When CPN NetLease last spoke with George Pandaleon, president of Inland Institutional Capital Partners, last fall, the subprime meltdown was still fresh news and still a harbinger of uncertainty more than anything else. Since then, the reverberations of the crisis have become all too well known, and a new – and much tougher – borrowing and lending paradigm has established itself.
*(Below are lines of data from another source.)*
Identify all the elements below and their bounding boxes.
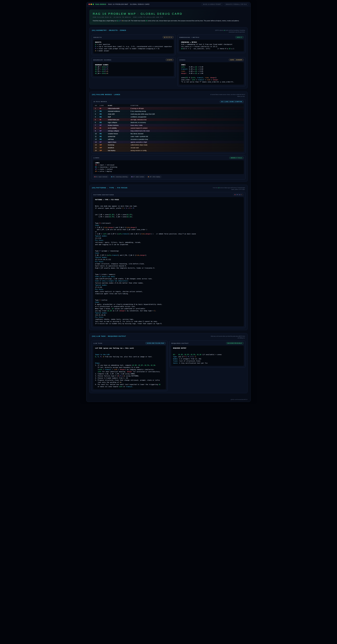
- footer-link[interactable]: github.com/onestardao/WFGY: [231, 399, 248, 400]
- modes-table: NO LANE NAME SYMPTOM 1INhallucination/dr…: [93, 104, 244, 152]
- window-controls: [88, 4, 94, 5]
- section-geometry: [01] GEOMETRY · OBJECTS · ZONES Q/E/P/A …: [89, 27, 248, 88]
- table-row: 7STbroken memoryloses story / state: [93, 124, 244, 126]
- legend-chip: IN · input / retrieval: [93, 176, 109, 178]
- panel-objects: OBJECTS Q / E / P / A OBJECTSQ = user qu…: [92, 34, 176, 55]
- minimize-button[interactable]: [90, 4, 92, 5]
- table-row: 1INhallucination/driftE wrong or off-top…: [93, 107, 244, 110]
- panel-embedding-metric: EMBEDDING + METRIC ΔS(X,Y) EMBEDDING + M…: [178, 34, 246, 53]
- panel-required-output: REQUIRED OUTPUT MACHINE-READABLE REQUIRE…: [170, 340, 246, 368]
- section-geometry-note: Q/E/P/A objects, ΔS metric and four boun…: [210, 30, 245, 33]
- panel-zones: ZONES SAFE → DANGER ZONESsafe: 0.00 ≤ ΔS…: [178, 57, 246, 86]
- boundary-badge: 4 CUTS: [166, 59, 174, 61]
- boundary-code: BOUNDARY SCORESΔS_QE = ΔS(Q,E)ΔS_EP = ΔS…: [93, 62, 174, 76]
- table-row: 9STentropy collapselong context turns in…: [93, 130, 244, 132]
- column-header-lane: LANE: [100, 105, 108, 106]
- badge-semantic-firewall: SEMANTIC FIREWALL FOR RAG: [224, 3, 248, 6]
- maximize-button[interactable]: [92, 4, 94, 5]
- legend-dot-icon: [148, 176, 149, 177]
- titlebar-badges: IMAGE-AS-DEBUG PROMPT SEMANTIC FIREWALL …: [201, 3, 248, 6]
- section-failure-modes-note: 16 named failure modes across 4 lanes. U…: [210, 94, 245, 97]
- page-subtitle: ONE FAILING RUN IN · 16 WAYS TO BREAK · …: [93, 16, 244, 18]
- llm-task-label: LLM TASK: [94, 342, 102, 344]
- lanes-code: LANESIN = input / retrievalRE = reasonin…: [93, 160, 244, 174]
- embedding-label: EMBEDDING + METRIC: [180, 36, 200, 38]
- panel-rag-modes: 16 RAG MODES NO / LANE / NAME / SYMPTOM …: [92, 99, 246, 154]
- panel-llm-task: LLM TASK GIVEN ONE FAILING RUN LLM TASK …: [92, 340, 168, 391]
- window-footer: github.com/onestardao/WFGY: [86, 398, 250, 402]
- column-header-symptom: SYMPTOM: [130, 105, 244, 106]
- legend-chip: ST · state / context: [130, 176, 146, 178]
- table-row: 6RElogic collapsedead-end, no recovery: [93, 121, 244, 124]
- required-output-code: REQUIRED OUTPUT ΔS: ΔS_QE, ΔS_EP, ΔS_PA,…: [171, 346, 244, 366]
- card-content: RAG 16 PROBLEM MAP · GLOBAL DEBUG CARD O…: [86, 6, 250, 398]
- column-header-name: NAME: [108, 105, 130, 106]
- legend-dot-icon: [132, 176, 132, 177]
- panel-lanes: LANES WHERE IT FAILS LANESIN = input / r…: [92, 155, 246, 180]
- legend-dot-icon: [94, 176, 95, 177]
- lanes-legend: IN · input / retrievalRE · reasoning / p…: [93, 176, 244, 178]
- llm-task-code: LLM TASK (given one failing run + this c…: [93, 346, 166, 390]
- table-row: 16OPbad deploywrong version or config: [93, 149, 244, 152]
- window-title-rest: · RAG 16 PROBLEM MAP · GLOBAL DEBUG CARD: [106, 4, 150, 5]
- table-row: 14OPbootstrapcalled before deps ready: [93, 144, 244, 146]
- objects-label: OBJECTS: [94, 36, 102, 38]
- table-row: 2REmisread evidenceE ok, reasoning wrong: [93, 110, 244, 112]
- zones-badge: SAFE → DANGER: [229, 59, 244, 61]
- modes-table-body: 1INhallucination/driftE wrong or off-top…: [93, 107, 244, 152]
- panel-pattern-definitions: PATTERN DEFINITIONS R / P / S / I PATTER…: [92, 192, 246, 328]
- required-output-label: REQUIRED OUTPUT: [172, 342, 189, 344]
- patterns-label: PATTERN DEFINITIONS: [94, 194, 114, 196]
- table-row: 13STagent chaosagents overwrite or fight: [93, 140, 244, 144]
- section-llm-task-note: What any LLM must do when you feed this …: [210, 336, 245, 339]
- objects-code: OBJECTSQ = user questionE = top-k retrie…: [93, 40, 174, 54]
- legend-dot-icon: [111, 176, 112, 177]
- table-row: 11REsymbol failcode / math / symbols fai…: [93, 135, 244, 138]
- required-output-badge: MACHINE-READABLE: [226, 342, 244, 344]
- panel-boundary-scores: BOUNDARY SCORES 4 CUTS BOUNDARY SCORESΔS…: [92, 57, 176, 78]
- modes-table-header: NO LANE NAME SYMPTOM: [93, 104, 244, 107]
- section-failure-modes: [02] FAILURE MODES · LANES 16 named fail…: [89, 92, 248, 182]
- table-row: 3REchain driftmulti-step plan drifts awa…: [93, 112, 244, 115]
- section-patterns-note: From four ΔS zones to failure type and f…: [210, 187, 245, 190]
- lanes-badge: WHERE IT FAILS: [229, 157, 244, 159]
- legend-chip: OP · infra / deploy: [146, 176, 162, 178]
- page-title: RAG 16 PROBLEM MAP · GLOBAL DEBUG CARD: [93, 12, 244, 15]
- rag-modes-label: 16 RAG MODES: [94, 101, 107, 102]
- table-row: 10REcreative freezeflat, literal, blocke…: [93, 132, 244, 135]
- patterns-badge: R / P / S / I: [233, 194, 244, 196]
- table-row: 8INno E visibilitycannot inspect E conte…: [93, 126, 244, 130]
- debug-card-window: RAG-DEBUG · RAG 16 PROBLEM MAP · GLOBAL …: [86, 2, 251, 402]
- table-row: 15OPdeadlockcircular wait: [93, 146, 244, 149]
- section-llm-task: [04] LLM TASK · REQUIRED OUTPUT What any…: [89, 333, 248, 393]
- column-header-no: NO: [93, 105, 100, 106]
- embedding-badge: ΔS(X,Y): [235, 36, 244, 38]
- zones-label: ZONES: [180, 59, 186, 60]
- page-description: Feed this image plus a single failing ru…: [93, 20, 244, 22]
- table-row: 4REbluffconfident, unsupported: [93, 115, 244, 118]
- embedding-code: EMBEDDING + METRICI(X) = embedding of te…: [179, 40, 244, 52]
- close-button[interactable]: [88, 4, 90, 5]
- titlebar: RAG-DEBUG · RAG 16 PROBLEM MAP · GLOBAL …: [86, 2, 250, 6]
- table-row: 5INembed false possim high, relevance lo…: [93, 118, 244, 121]
- lanes-label: LANES: [94, 157, 100, 158]
- rag-modes-badge: NO / LANE / NAME / SYMPTOM: [220, 100, 244, 103]
- legend-chip: RE · reasoning / planning: [110, 176, 129, 178]
- table-row: 12REself-looprecursion or paradox loop: [93, 138, 244, 140]
- window-title: RAG-DEBUG · RAG 16 PROBLEM MAP · GLOBAL …: [96, 4, 150, 5]
- section-patterns: [03] PATTERNS → TYPE → FIX FOCUS From fo…: [89, 185, 248, 330]
- llm-task-badge: GIVEN ONE FAILING RUN: [146, 342, 166, 344]
- badge-image-as-debug-prompt: IMAGE-AS-DEBUG PROMPT: [201, 3, 223, 6]
- hero: RAG 16 PROBLEM MAP · GLOBAL DEBUG CARD O…: [89, 10, 248, 25]
- zones-code: ZONESsafe: 0.00 ≤ ΔS < 0.40transit: 0.40…: [179, 62, 244, 85]
- boundary-label: BOUNDARY SCORES: [94, 59, 112, 60]
- section-llm-task-title: [04] LLM TASK · REQUIRED OUTPUT: [92, 336, 126, 337]
- section-failure-modes-title: [02] FAILURE MODES · LANES: [92, 94, 120, 95]
- section-geometry-title: [01] GEOMETRY · OBJECTS · ZONES: [92, 30, 126, 31]
- patterns-code: PATTERNS → TYPE → FIX FOCUS Note: one mo…: [93, 197, 244, 326]
- section-patterns-title: [03] PATTERNS → TYPE → FIX FOCUS: [92, 187, 128, 188]
- objects-badge: Q / E / P / A: [163, 36, 174, 38]
- app-name: RAG-DEBUG: [96, 4, 106, 5]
But has the crisis been particularly calamitous on the net lease industry? Pandaleon says no. Certainly lending conditions haven’t adversely affected the $1.1 billion joint venture that Inland American and Lexington Realty Trust formed in 2007, Lease Strategic Assets Fund L.P., whose purpose is to acquire and manage net lease properties. Recently, Inland American and Lexington folded a final group of seed properties into the JV, and plan to acquire perhaps $400 million more in net-lease properties over the next two years for it.
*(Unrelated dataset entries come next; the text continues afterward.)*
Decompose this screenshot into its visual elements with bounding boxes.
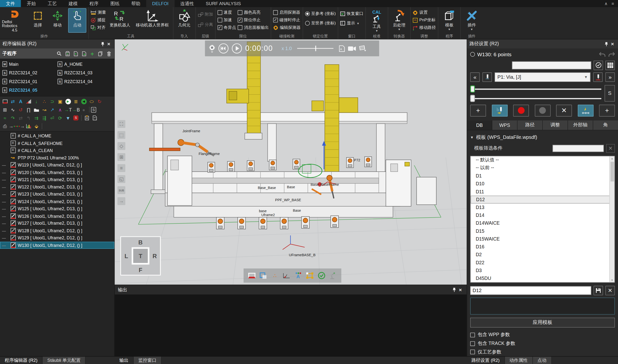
set-lines-icon[interactable]: ≈ — [1, 114, 9, 122]
conveyor-icon[interactable]: ⬭ — [88, 98, 96, 105]
geometry-import-button[interactable]: 几何元 — [175, 8, 193, 33]
menu-tab-file[interactable]: 文件 — [0, 0, 21, 7]
save-template-button[interactable] — [593, 286, 603, 295]
process-params-only-checkbox[interactable]: 仅工艺参数 — [470, 348, 615, 356]
statusbar-jog-tab[interactable]: 点动 — [533, 357, 551, 364]
ramp-display-icon[interactable] — [282, 271, 291, 280]
pin-icon[interactable] — [603, 41, 609, 47]
circular-icon[interactable]: ⊃ — [48, 98, 56, 105]
db-item[interactable]: -- 默认值 -- — [471, 156, 615, 164]
path-blue-icon[interactable]: ↗ — [48, 106, 56, 113]
playback-settings-gear-icon[interactable] — [209, 44, 215, 52]
to-tool-icon[interactable]: →T — [64, 106, 72, 113]
db-item-selected[interactable]: D12 — [471, 195, 615, 203]
point-position-slider[interactable] — [470, 96, 601, 101]
selection-box-icon[interactable]: ⬚ — [117, 131, 125, 139]
program-item-main[interactable]: MMain — [2, 61, 57, 68]
play-icon[interactable]: ▶ — [64, 98, 72, 105]
menu-tab-connectivity[interactable]: 连通性 — [175, 0, 200, 7]
menu-tab-help[interactable]: 帮助 — [125, 0, 146, 7]
menu-tab-process[interactable]: 工艺 — [42, 0, 63, 7]
path-magenta-icon[interactable]: ∧ — [56, 106, 64, 113]
db-item[interactable]: D13 — [471, 203, 615, 211]
torch-to-point-button[interactable] — [482, 72, 492, 82]
jog-button[interactable]: 点动 — [68, 8, 86, 33]
redo-icon[interactable] — [608, 52, 615, 57]
io-out-icon[interactable]: ●●→ — [17, 122, 25, 130]
check-display-icon[interactable] — [317, 271, 326, 280]
fit-view-icon[interactable]: ⛶ — [117, 120, 125, 128]
speed-checkbox[interactable]: 速度 — [217, 10, 236, 16]
torch-at-point-button[interactable] — [593, 72, 603, 82]
branch2-icon[interactable]: ⇶ — [41, 114, 48, 122]
spline-icon[interactable]: ∿ — [9, 106, 17, 113]
stop-icon[interactable]: S — [72, 114, 80, 122]
limit-stop-checkbox[interactable]: 限位停止 — [238, 17, 269, 23]
text-tool-icon[interactable]: A — [17, 98, 25, 105]
db-item[interactable]: D45DU — [471, 274, 615, 282]
statement-row[interactable]: # CALL A_SAFEHOME — [0, 140, 114, 147]
settings-button[interactable]: 设置 — [413, 10, 436, 16]
insert-point-icon[interactable]: ↓ — [33, 98, 40, 105]
align-button[interactable]: 对齐 — [91, 25, 106, 31]
chart-icon[interactable] — [25, 122, 32, 130]
menu-tab-drawing[interactable]: 图纸 — [105, 0, 125, 7]
server-icon[interactable]: ≣ — [72, 98, 80, 105]
to-reference-radio[interactable]: 至参考 (坐标) — [305, 11, 336, 17]
singularity-checkbox[interactable]: 奇异点 — [217, 25, 236, 31]
next-point-button[interactable]: » — [605, 72, 615, 82]
snap-button[interactable]: 捕捉 — [91, 17, 106, 23]
plugins-button[interactable]: 插件 ▼ — [463, 8, 481, 33]
statement-row[interactable]: W119 [ Utool1, Uframe2, D12, () ] — [0, 161, 114, 169]
video-record-icon[interactable] — [348, 46, 356, 51]
program-item-selected[interactable]: SR2ZC3214_05 — [2, 87, 57, 94]
statement-row[interactable]: ↝PTP P72 Utool1 Uframe2 100% — [0, 154, 114, 161]
pan-icon[interactable]: ⊞ — [117, 153, 125, 161]
export-program-icon[interactable] — [81, 50, 87, 57]
path-display-icon[interactable] — [259, 271, 268, 280]
loop-icon[interactable]: ↷ — [9, 114, 17, 122]
frame-select-icon[interactable]: ▣ — [56, 98, 64, 105]
grid-icon[interactable]: ⊞ — [1, 106, 9, 113]
db-item[interactable]: D16 — [471, 243, 615, 251]
enable-detector-checkbox[interactable]: 启用探测器 — [273, 10, 301, 16]
statusbar-program-editor-tab[interactable]: 程序编辑器 (R2) — [0, 357, 42, 364]
io-in-icon[interactable]: →●● — [9, 122, 17, 130]
layers-icon[interactable]: ≡ — [117, 164, 125, 172]
statusbar-monitor-tab[interactable]: 监控窗口 — [134, 357, 162, 364]
statement-row[interactable]: # CALL A_CLEAN — [0, 147, 114, 154]
db-item[interactable]: D5 — [471, 282, 615, 283]
output-console[interactable] — [115, 295, 467, 356]
apply-template-button[interactable]: 应用模板 — [470, 318, 615, 328]
statement-row[interactable]: W128 [ Utool1, Uframe2, D12, () ] — [0, 227, 114, 234]
pin-icon[interactable] — [99, 41, 106, 47]
checklist-icon[interactable] — [64, 50, 70, 57]
db-item[interactable]: D2 — [471, 251, 615, 259]
pnp-coordinates-button[interactable]: PnP坐标 — [413, 17, 436, 23]
menu-tab-start[interactable]: 开始 — [21, 0, 41, 7]
collapse-triangle-icon[interactable]: ▼ — [470, 136, 474, 140]
point-dropdown[interactable]: P1: Via, [J]▼ — [495, 72, 590, 82]
statement-row-selected[interactable]: W130 [ Utool1, Uframe2, D12, () ] — [0, 242, 114, 249]
view-cube[interactable]: B L T R F — [120, 236, 161, 275]
statement-row[interactable]: W120 [ Utool1, Uframe2, D13, () ] — [0, 169, 114, 176]
menu-tab-modeling[interactable]: 建模 — [63, 0, 83, 7]
db-item[interactable]: D3 — [471, 266, 615, 274]
tab-angle[interactable]: 角 — [593, 120, 618, 130]
cycle-icon[interactable]: ↻ — [96, 98, 103, 105]
statement-row[interactable]: W123 [ Utool1, Uframe2, D13, () ] — [0, 190, 114, 198]
refresh-icon[interactable]: ⟳ — [56, 114, 64, 122]
swap-icon[interactable]: ⇄ — [9, 98, 17, 105]
statement-row[interactable]: W121 [ Utool1, Uframe2, D13, () ] — [0, 176, 114, 183]
add-point-after-button[interactable]: + — [599, 105, 615, 116]
delete-point-button[interactable]: ✕ — [556, 105, 572, 116]
db-item[interactable]: D14WAICE — [471, 219, 615, 227]
verify-path-button[interactable] — [578, 105, 593, 116]
clipboard-icon[interactable] — [83, 114, 91, 122]
color-highlight-checkbox[interactable]: 颜色高亮 — [238, 10, 269, 16]
back-icon[interactable]: ◀ — [80, 98, 88, 105]
template-name-input[interactable] — [470, 286, 591, 295]
db-item[interactable]: D10 — [471, 180, 615, 188]
close-icon[interactable]: × — [106, 41, 112, 47]
db-item[interactable]: D22 — [471, 259, 615, 266]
CPN: What’s the outlook for buyers of net-lease properties such as American Inland and its JV partners?

Pandaleon: The market is still adjusting. But going forward I believe there will be more attractive opportunities to buy net-lease assets. One reason is that corporations are now looking at their real estate assets more closely than they might have in the days when debt financing was easy. So properties will enter the net lease market in greater numbers through sale-leasebacks, as the current tough conditions continue.

Sale lease-backs have been an option for some time, of course, and companies have been taking advantage of the structure, but I believe as the credit markets remain challenging – and they will for the foreseeable future – the pressure will mount to monetize real estate assets more than ever. Borrowing costs from other sources are going to remain high, and corporate earnings aren’t going to be so strong.

CPN: How are net-lease cap rates going to move?

Pandaleon: You can’t get a 75 percent loan-to-value, interest-only loan anymore, but instead you might get a 65 percent, loan-to-value loan that isn’t interest only. That’s just the state of the debt markets these days. That changes the numbers, and will eventually make the cap rates higher for net-leased assets.

CPN: Do you see new competitors entering the net-lease space?

Pandaleon: Not in vast numbers. The number of players who can buy net lease assets has been diminished by the reduced availability of debt, and it’s going to stay that way for quite a while. That isn’t to say, however, that there aren’t still a good many solid net-lease players. It’s just that the game is going to continue to require more equity capital, which makes it more attract for buyers like us who have that capital.